Below are records; reply with nothing but the number of lines in them that contain "confidentialité".

▼

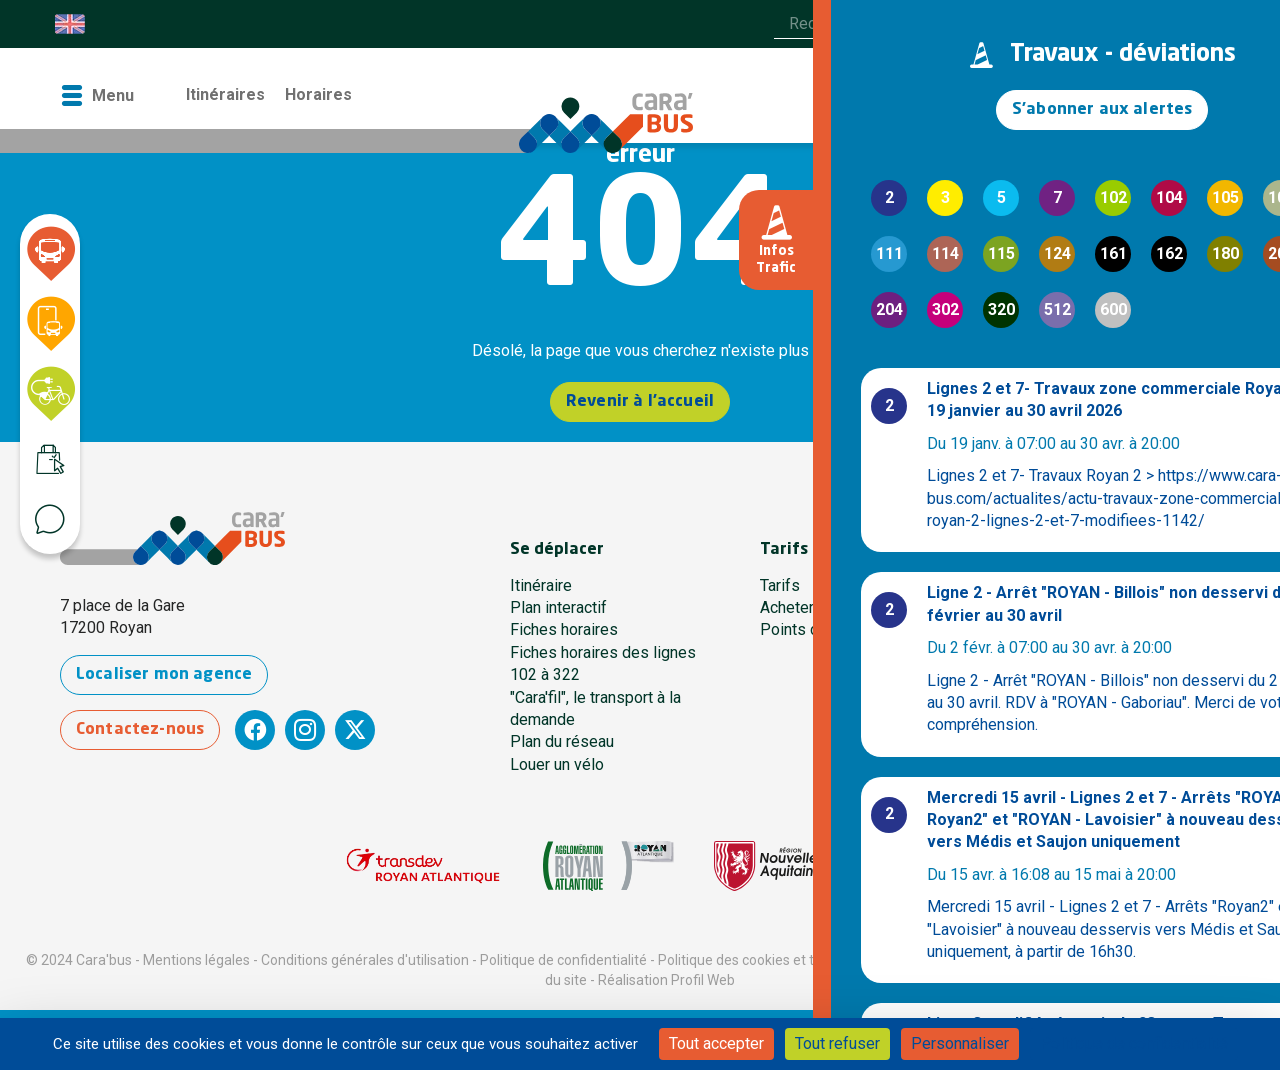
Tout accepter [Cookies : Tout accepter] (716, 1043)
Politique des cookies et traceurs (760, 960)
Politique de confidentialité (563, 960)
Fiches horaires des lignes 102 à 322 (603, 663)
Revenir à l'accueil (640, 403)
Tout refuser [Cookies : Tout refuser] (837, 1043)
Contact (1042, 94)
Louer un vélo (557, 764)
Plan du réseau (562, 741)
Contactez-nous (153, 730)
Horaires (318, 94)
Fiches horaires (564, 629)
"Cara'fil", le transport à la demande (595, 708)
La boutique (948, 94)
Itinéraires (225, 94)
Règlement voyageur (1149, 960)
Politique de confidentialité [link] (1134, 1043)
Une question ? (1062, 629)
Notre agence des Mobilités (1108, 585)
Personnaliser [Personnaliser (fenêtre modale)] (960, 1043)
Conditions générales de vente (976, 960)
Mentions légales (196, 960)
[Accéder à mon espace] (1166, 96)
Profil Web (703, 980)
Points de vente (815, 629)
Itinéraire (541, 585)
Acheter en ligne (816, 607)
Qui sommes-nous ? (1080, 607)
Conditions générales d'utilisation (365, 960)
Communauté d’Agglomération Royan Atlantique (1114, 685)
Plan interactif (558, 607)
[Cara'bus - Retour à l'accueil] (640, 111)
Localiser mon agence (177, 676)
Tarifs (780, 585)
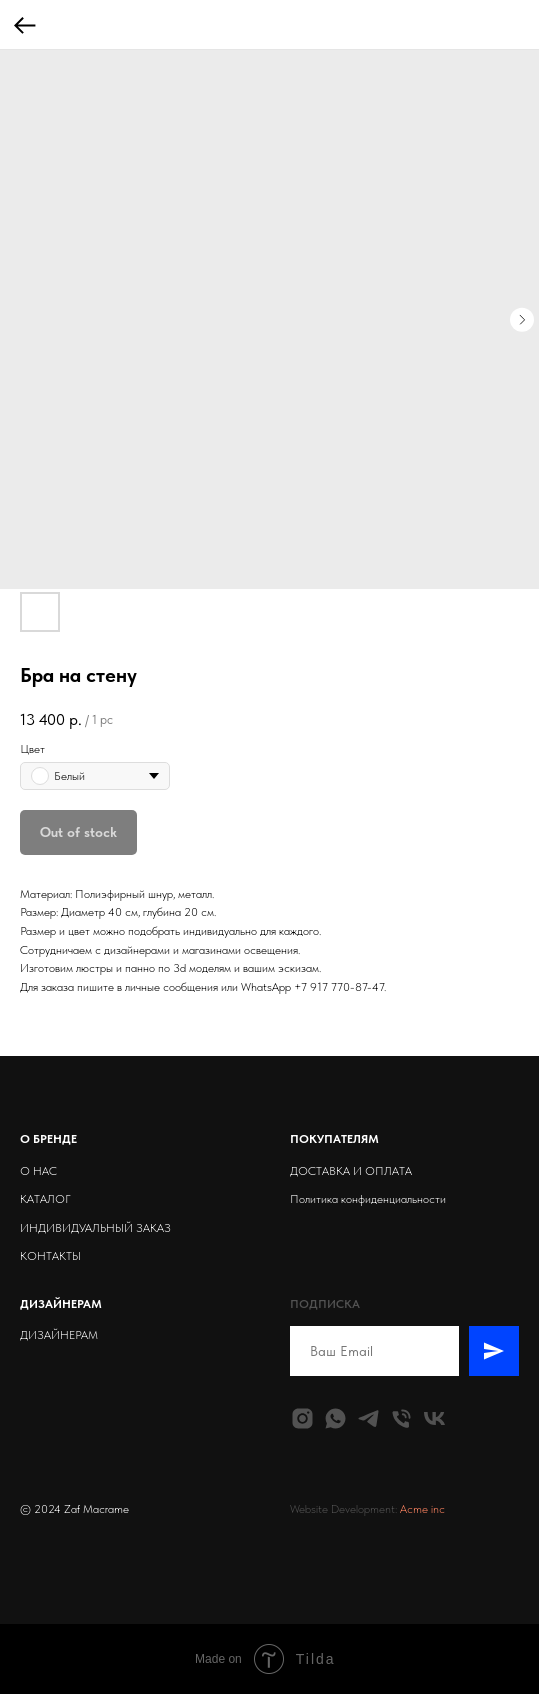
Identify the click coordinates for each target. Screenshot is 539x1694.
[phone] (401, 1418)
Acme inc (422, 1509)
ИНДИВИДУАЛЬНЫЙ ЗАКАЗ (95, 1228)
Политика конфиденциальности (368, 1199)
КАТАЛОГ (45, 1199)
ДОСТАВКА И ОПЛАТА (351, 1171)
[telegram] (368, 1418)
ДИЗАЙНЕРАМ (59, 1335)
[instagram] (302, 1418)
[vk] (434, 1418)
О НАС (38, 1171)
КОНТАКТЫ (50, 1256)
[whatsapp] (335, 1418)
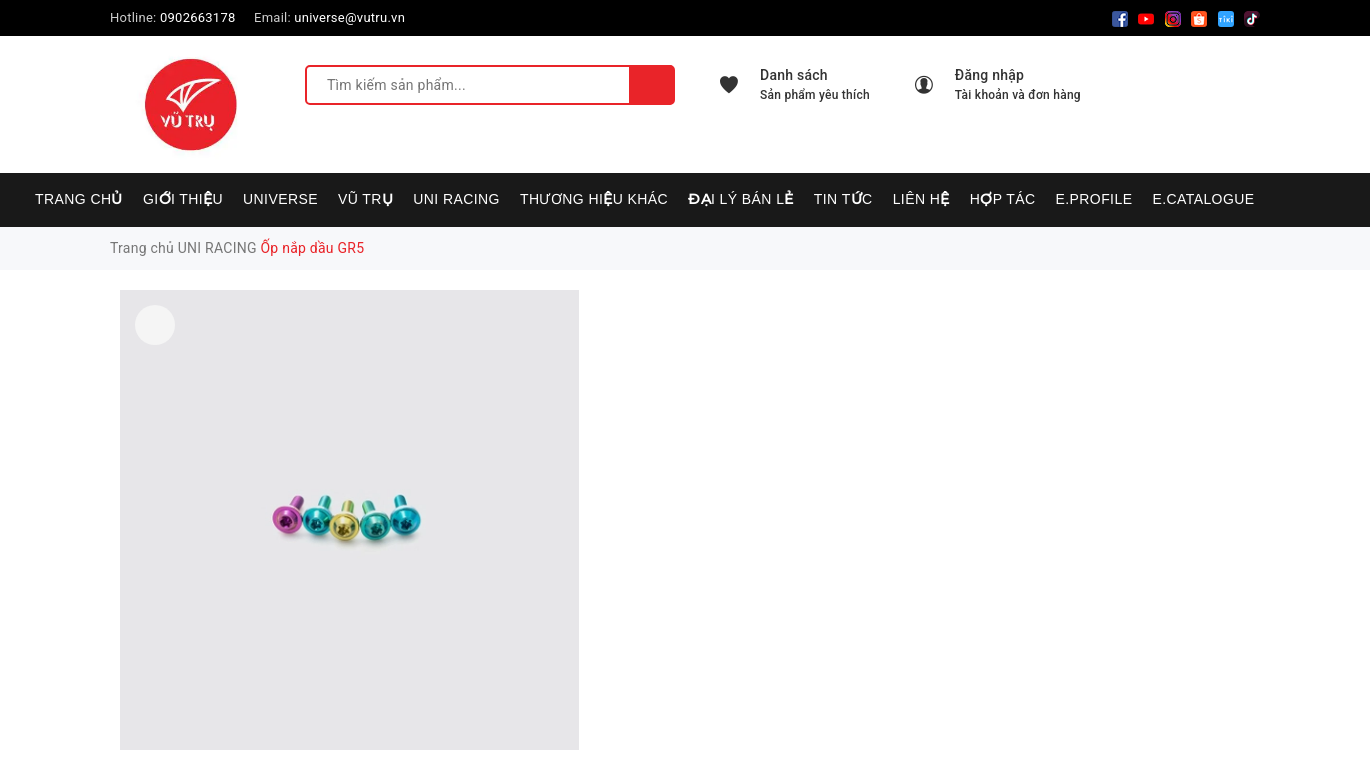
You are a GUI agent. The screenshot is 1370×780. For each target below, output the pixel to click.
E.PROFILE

▲

- [Solution to this exercise]:
2